Although shot through with action-filled adventures worthy of a dime novel or a blood-drenched Peckinpah movie, the central conflict that hooks readers is of a spiritual nature: When is Zebulon Shook going to wake up from his refracted dream state and change his path? Doesn’t he realize that the only true freedom in life is the ability of the individual to alter one’s life path? One of the elemental truths that Zebulon learns to embrace is the letting go of emotional traumas attached to individual memories, as the Mexican shaman Plaxico explains to Zebulon and Hatchet Jack near the book’s conclusion:
Don’t either of you hold on to whatever was said or done, even if it comes from me or that power witch over there, or anyone else. If you’re foolish enough to hold on to what don’t exist, one of you might go up in smoke and the other find himself driftin’ between the worlds, not knowin’ how to shake loose. If someone pushes your head underwater and laughs about it, or you snake a card off the bottom, or you get suckered from behind, let it go. And even if you don’t, let it go anyway.
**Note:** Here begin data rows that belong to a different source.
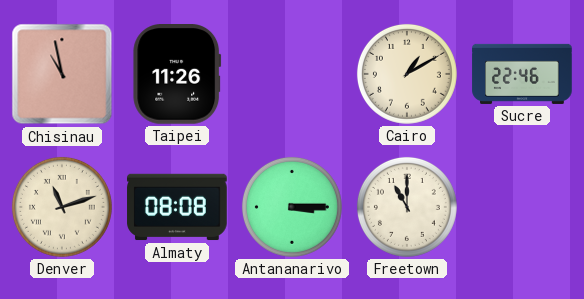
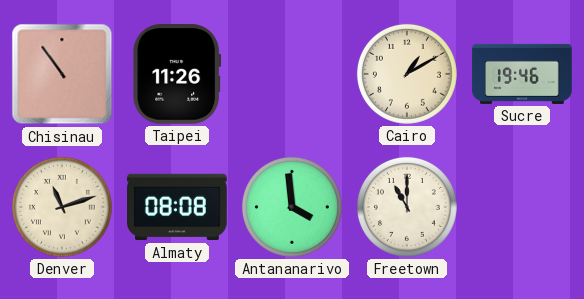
Chisinau: 10:58 -> 10:54
Sucre: 22:46 -> 19:46
Antananarivo: 3:15 -> 3:59
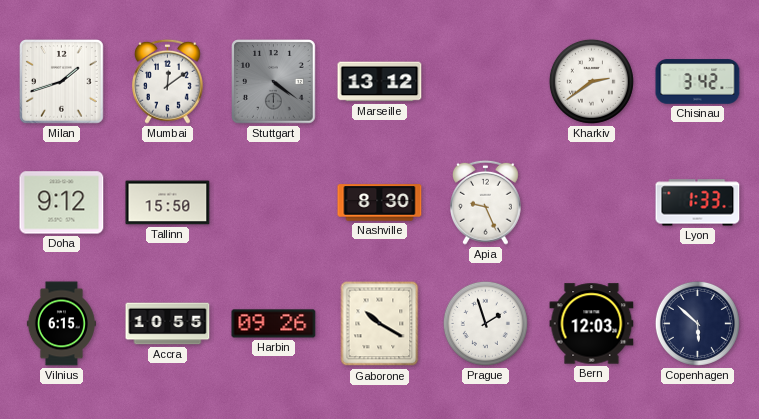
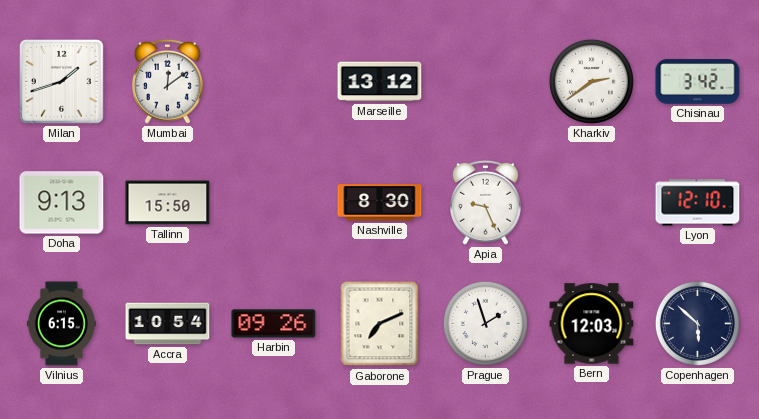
Stuttgart: 4:21 -> none
Doha: 9:12 -> 9:13
Lyon: 1:33 -> 12:10
Accra: 10:55 -> 10:54
Gaborone: 10:20 -> 7:11
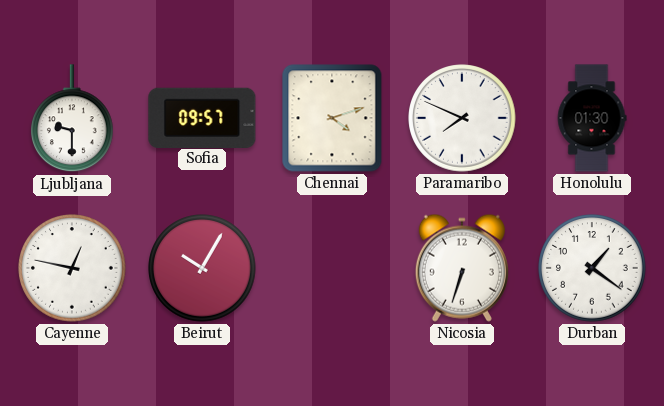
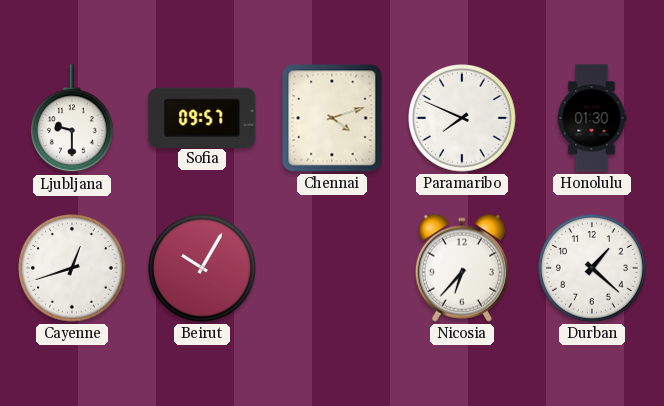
Cayenne: 12:47 -> 12:42
Nicosia: 6:33 -> 6:37
Durban: 1:21 -> 1:22
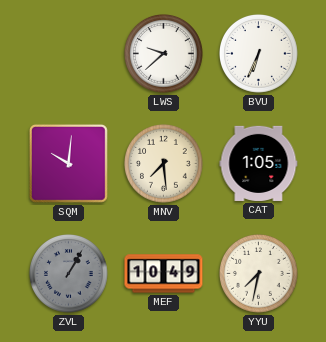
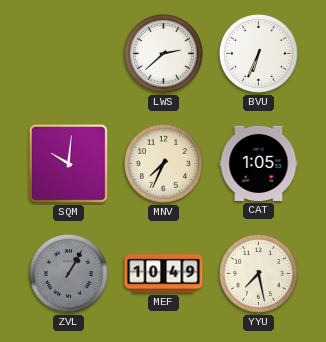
LWS: 9:38 -> 2:38
MNV: 7:29 -> 7:34
YYU: 7:32 -> 7:28
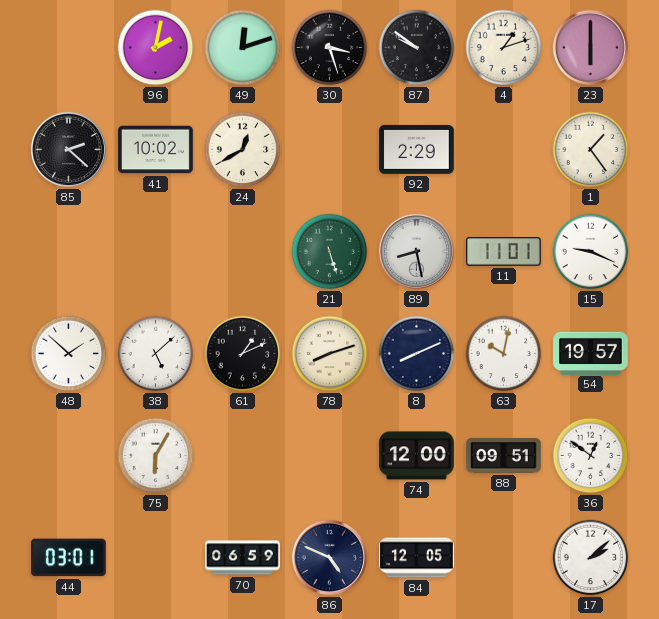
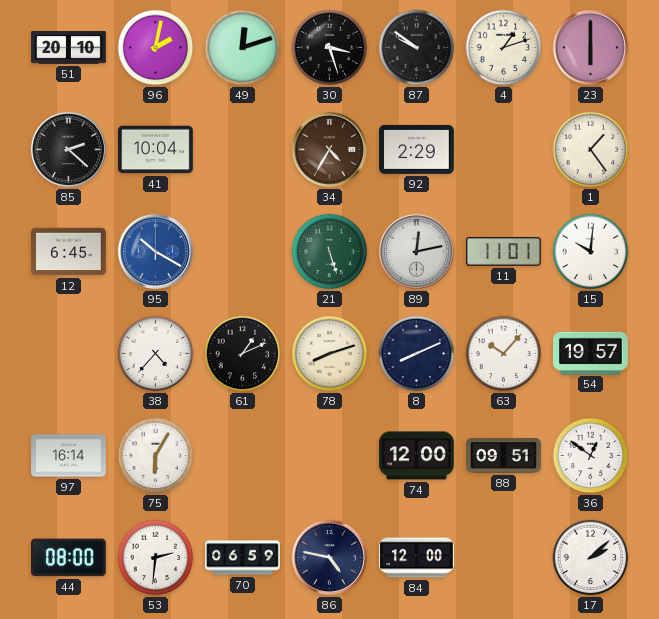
51: none -> 20:10
41: 10:02 -> 10:04
24: 12:40 -> none
34: none -> 4:35
12: none -> 6:45
95: none -> 10:20
89: 8:28 -> 12:13
15: 9:19 -> 10:01
48: 1:52 -> none
38: 5:08 -> 4:37
63: 10:02 -> 10:07
97: none -> 16:14
44: 03:01 -> 08:00
53: none -> 2:31
86: 4:49 -> 4:47
84: 12:05 -> 12:00
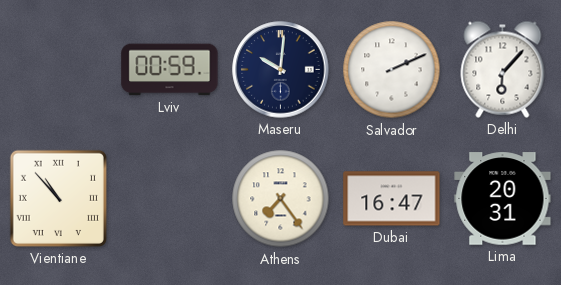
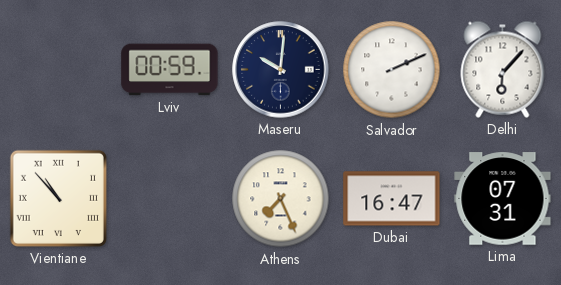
Athens: 7:24 -> 7:26
Lima: 20:31 -> 07:31
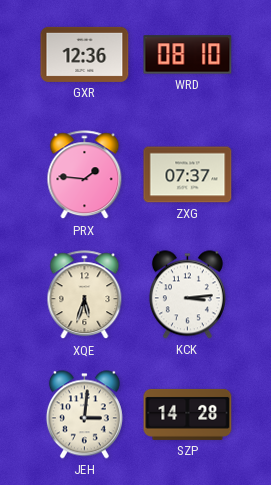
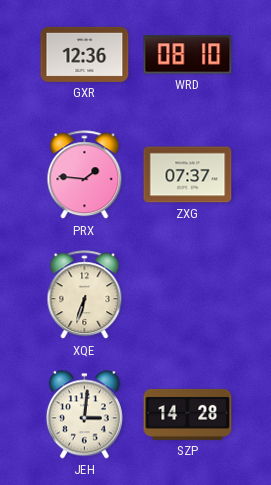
XQE: 5:33 -> 6:33
KCK: 3:14 -> none
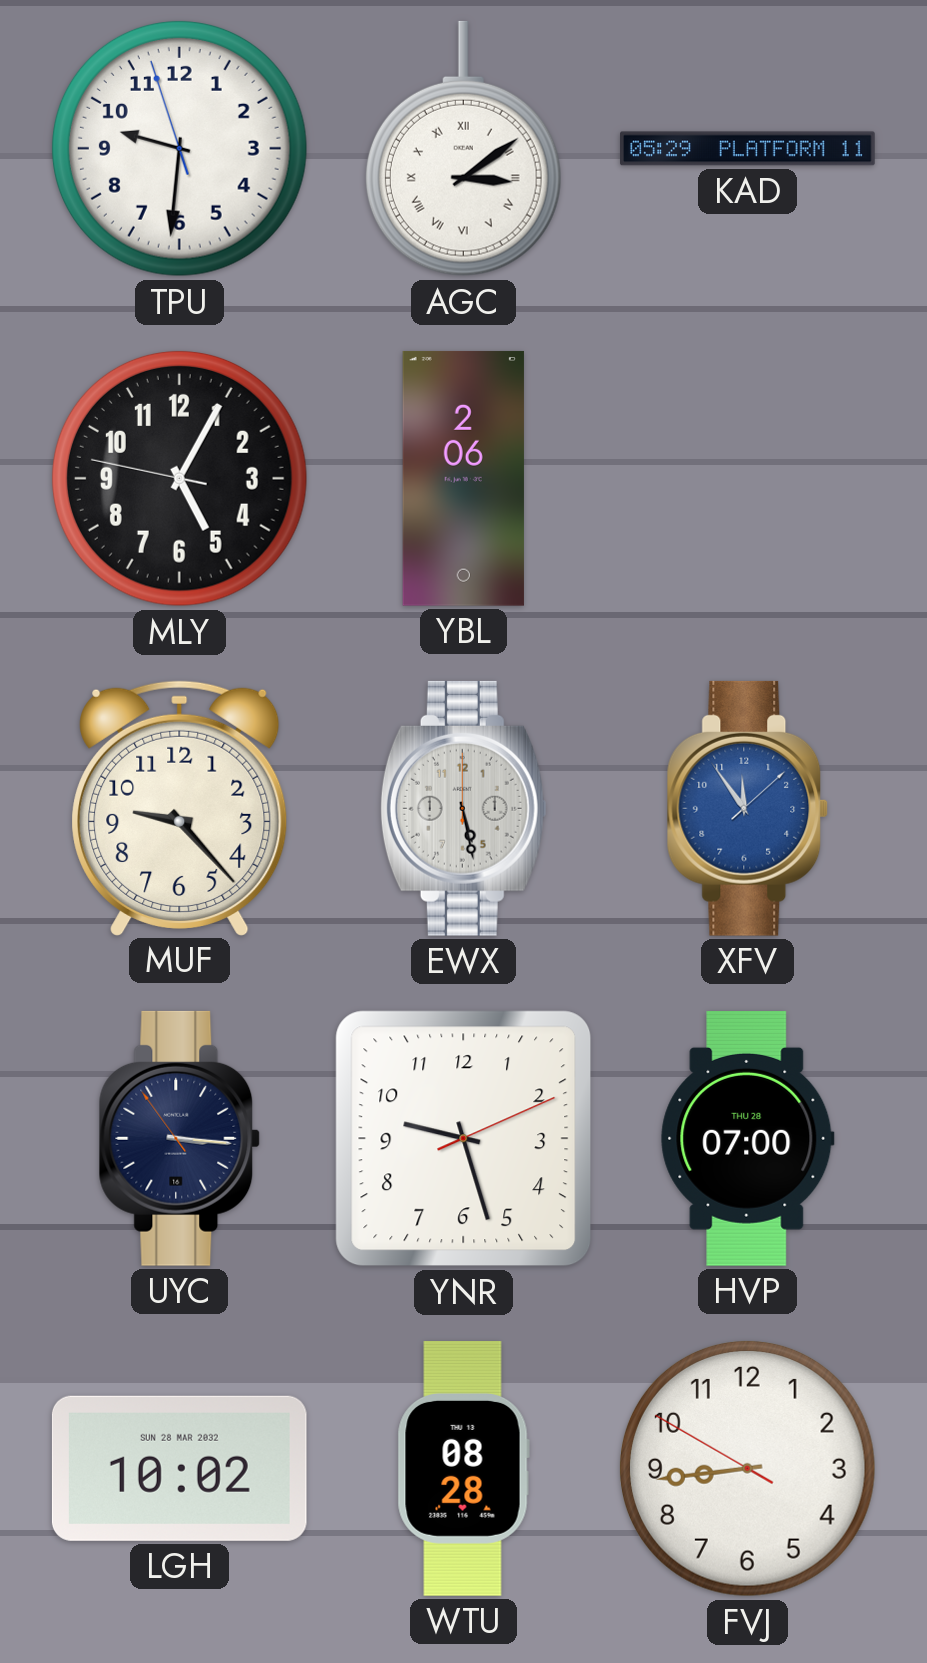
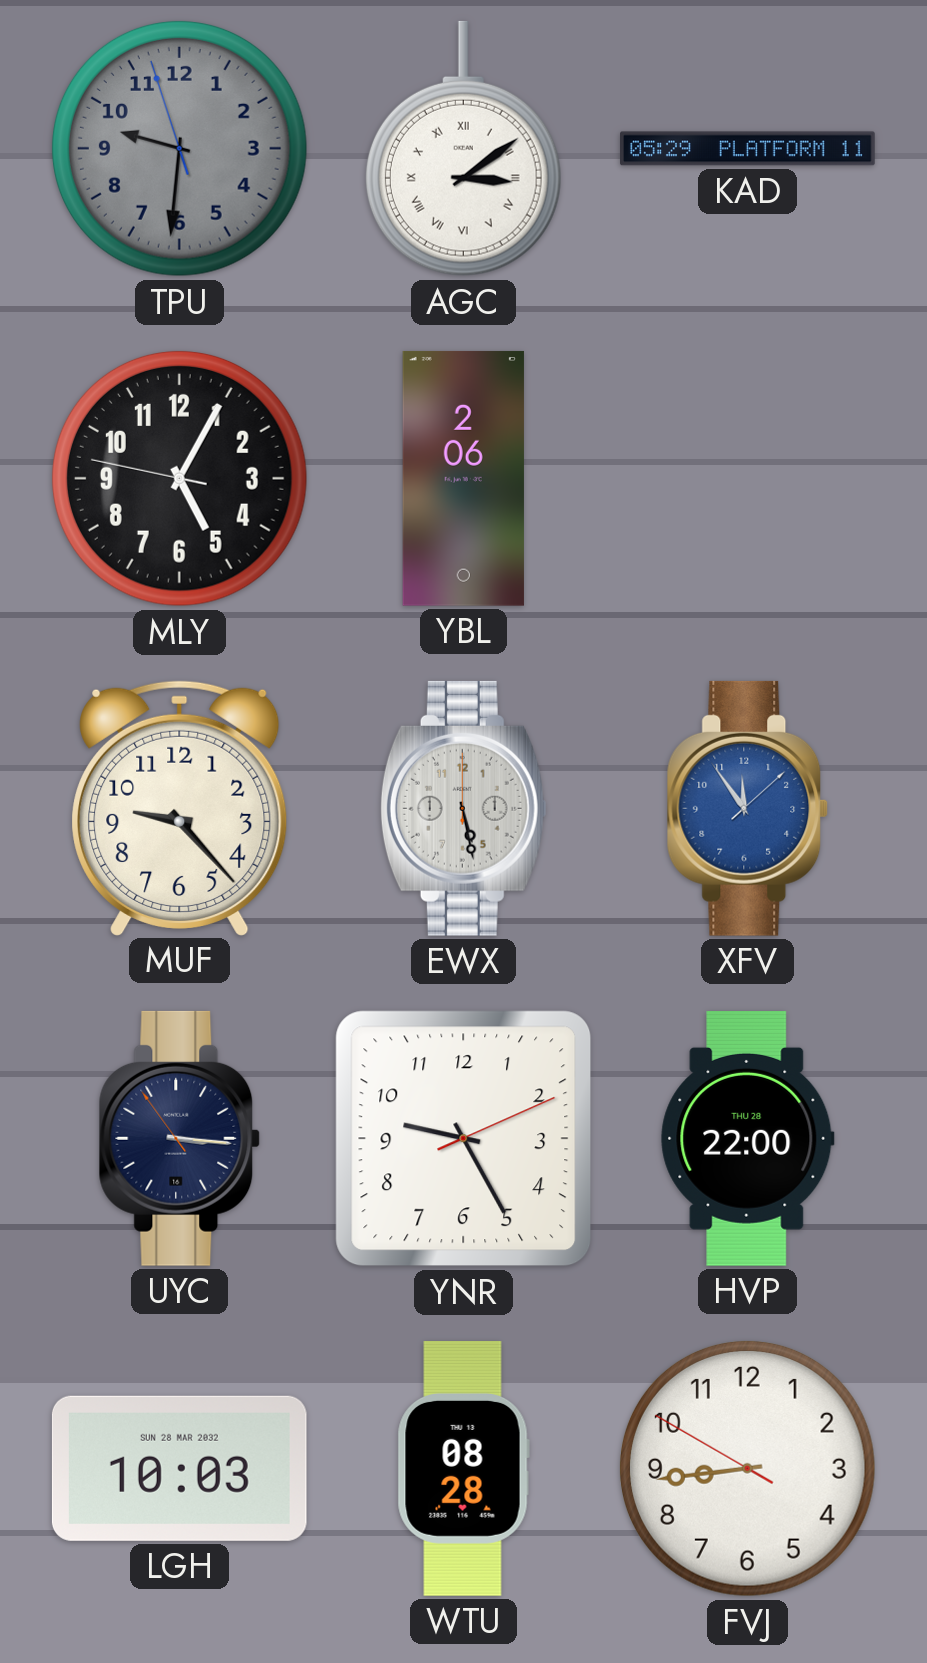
TPU dial: white -> grey
YNR: 9:27 -> 9:25
HVP: 07:00 -> 22:00
LGH: 10:02 -> 10:03
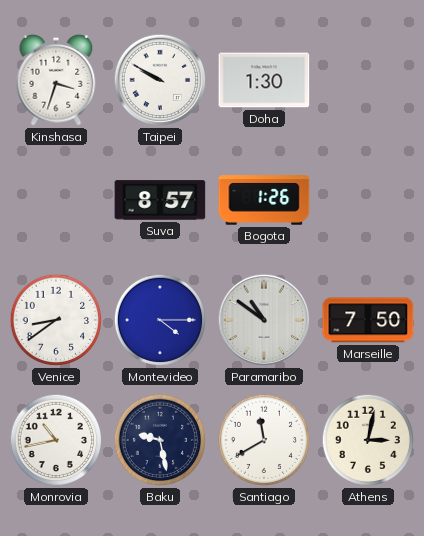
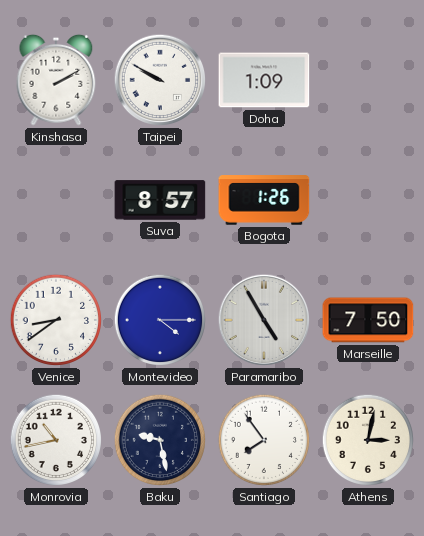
Kinshasa: 3:33 -> 2:10
Doha: 1:30 -> 1:09
Paramaribo: 10:51 -> 4:55
Santiago: 11:40 -> 7:54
Plaxico has a simple phrase for this toxic hiccup in human behavior: “Getting stuck in your own fun”, succumbing to grudges and petty insults, prolonging on an individual basis the collective human craving for conflict and destruction. As Delilah tells Zebulon: “Let go whatever comes, good or bad. And when your time is up don’t leave a mess behind.”
In The Drop Edge of Yonder Rudy Wurlitzer strives “to address the reality of death and thus impermanence.”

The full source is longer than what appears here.